Urine leukocyte esterase is a type of diagnostic laboratory examination used to analyze a patient’s urine to detect white blood cells and traces of other compounds signifying the presence of an infection. The test is otherwise known as the LE test or leukocyte esterase test, named appropriately so because the examination involves the identification of a compound in urine known as esterase, an enzyme specifically produced by white blood cells of the immune system.

The detection of esterase in a sample of a patient’s urine is considered to be a positive test result and is thus indicative of an underlying infection in the system, while a negative test results is considered to be normal. The test is especially made use of in conjunction with a urinary nitrite test to diagnose cases of urinary tract infections. Samples deemed to have positive results are then utilized to culture the pathogenic agent which may be present in the urine so treatment appropriate for the causative element may be developed. The LE test is also used for the diagnosis of infections in the form of gonorrhea or amniotic fluid infections. The examination takes a total time of around 24 to 48 hours for the test to undergo complete analysis and yield accurate results.

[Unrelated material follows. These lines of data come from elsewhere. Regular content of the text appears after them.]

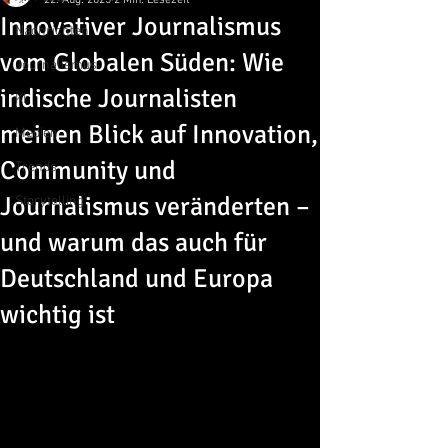
22. Aug. 2025
2 Min. Lesezeit
Innovativer Journalismus
Nachrichten
vom Globalen Süden: Wie
Journalismus
indische Journalisten
KI
meinen Blick auf Innovation,
Medien
Community und
Trends
Journalismus veränderten –
Storytelling
und warum das auch für
Deutschland und Europa
wichtig ist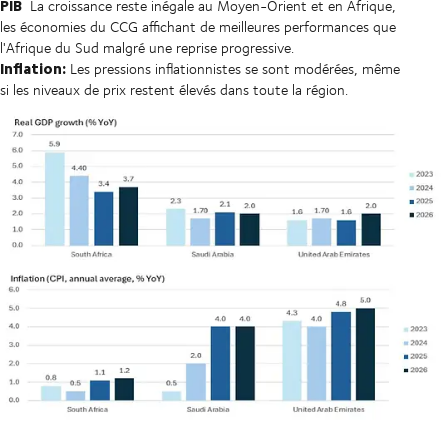
PIB
La croissance reste inégale au Moyen-Orient et en Afrique,
les économies du CCG affichant de meilleures performances que
l'Afrique du Sud malgré une reprise progressive.
Inflation:
Les pressions inflationnistes se sont modérées, même
si les niveaux de prix restent élevés dans toute la région.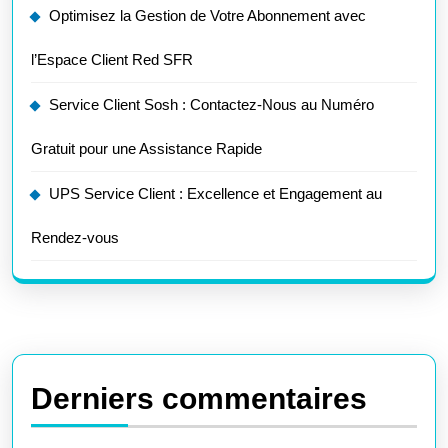
Optimisez la Gestion de Votre Abonnement avec
l’Espace Client Red SFR
Service Client Sosh : Contactez-Nous au Numéro
Gratuit pour une Assistance Rapide
UPS Service Client : Excellence et Engagement au
Rendez-vous
Derniers commentaires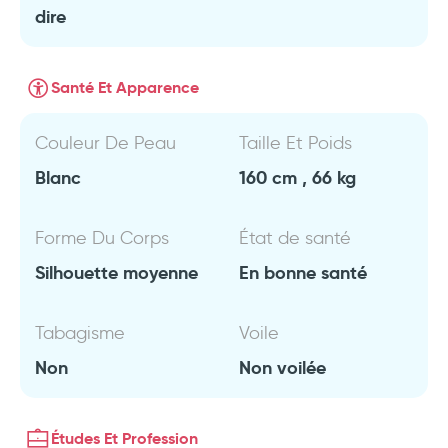
dire
Santé Et Apparence
Couleur De Peau
Taille Et Poids
Blanc
160 cm , 66 kg
Forme Du Corps
État de santé
Silhouette moyenne
En bonne santé
Tabagisme
Voile
Non
Non voilée
Études Et Profession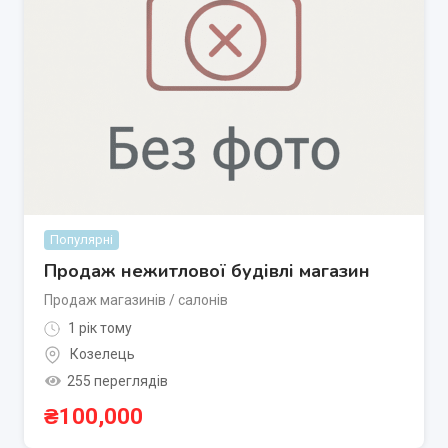
Популярні
Продаж нежитлової будівлі магазин
Продаж магазинів / салонів
1 рік тому
Козелець
255 переглядів
₴
100,000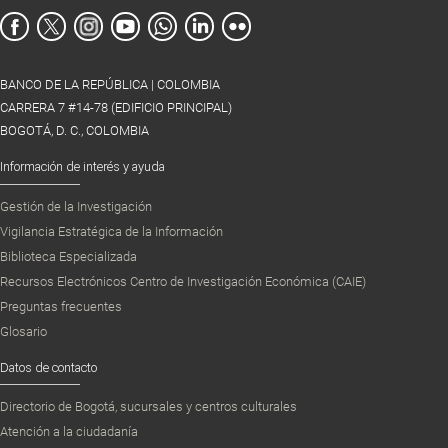
BANCO DE LA REPÚBLICA | COLOMBIA
CARRERA 7 #14-78 (EDIFICIO PRINCIPAL)
BOGOTÁ, D. C., COLOMBIA
Información de interés y ayuda
Gestión de la Investigación
Vigilancia Estratégica de la Información
Biblioteca Especializada
Recursos Electrónicos Centro de Investigación Económica (CAIE)
Preguntas frecuentes
Glosario
Datos de contacto
Directorio de Bogotá, sucursales y centros culturales
Atención a la ciudadanía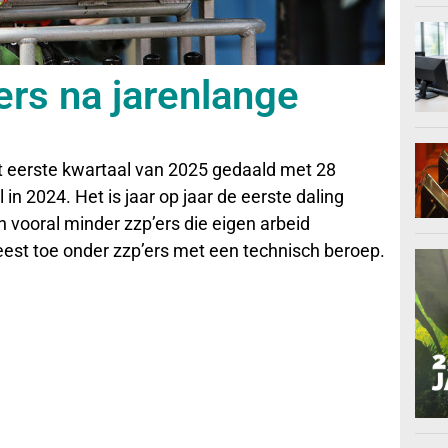
ers na jarenlange
het eerste kwartaal van 2025 gedaald met 28
in 2024. Het is jaar op jaar de eerste daling
n vooral minder zzp’ers die eigen arbeid
est toe onder zzp’ers met een technisch beroep.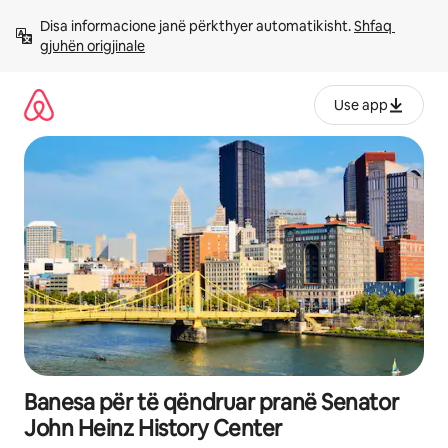
Kalo
Disa informacione janë përkthyer automatikisht. 
Shfaq 
te
gjuhën origjinale
përmbajtja
Use app
Banesa për të qëndruar pranë Senator
John Heinz History Center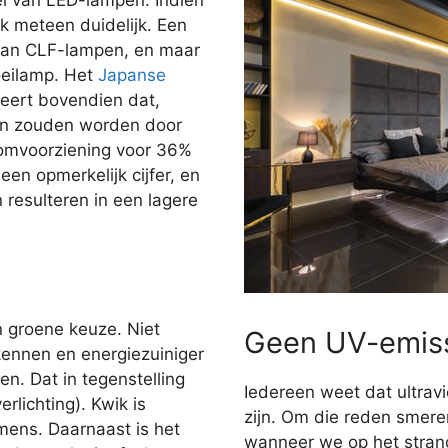
jk meteen duidelijk. Een
dan CLF-lampen, en maar
oeilamp. Het
Japanse
ert bovendien dat,
gen zouden worden door
oomvoorziening voor 36%
en opmerkelijk cijfer, en
n resulteren in een lagere
n groene keuze. Niet
Geen UV-emis
kennen en energiezuiniger
n. Dat in tegenstelling
Iedereen weet dat ultravi
rlichting). Kwik is
zijn. Om die reden smer
 mens. Daarnaast is het
wanneer we op het stran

Additional factors taken into consideration before the completion of the procedure include obtaining a history of any previous infections the client may have that have already been identified. Trichomonas infections for instance are to be taken note of as such a type of infection may affect the results of the LE test and lead to false positive results. The test is also performed while ensuring that the sample is free from vaginal secretions such as menstrual blood or mucus discharges in the case of female patients, as these may also influence the results.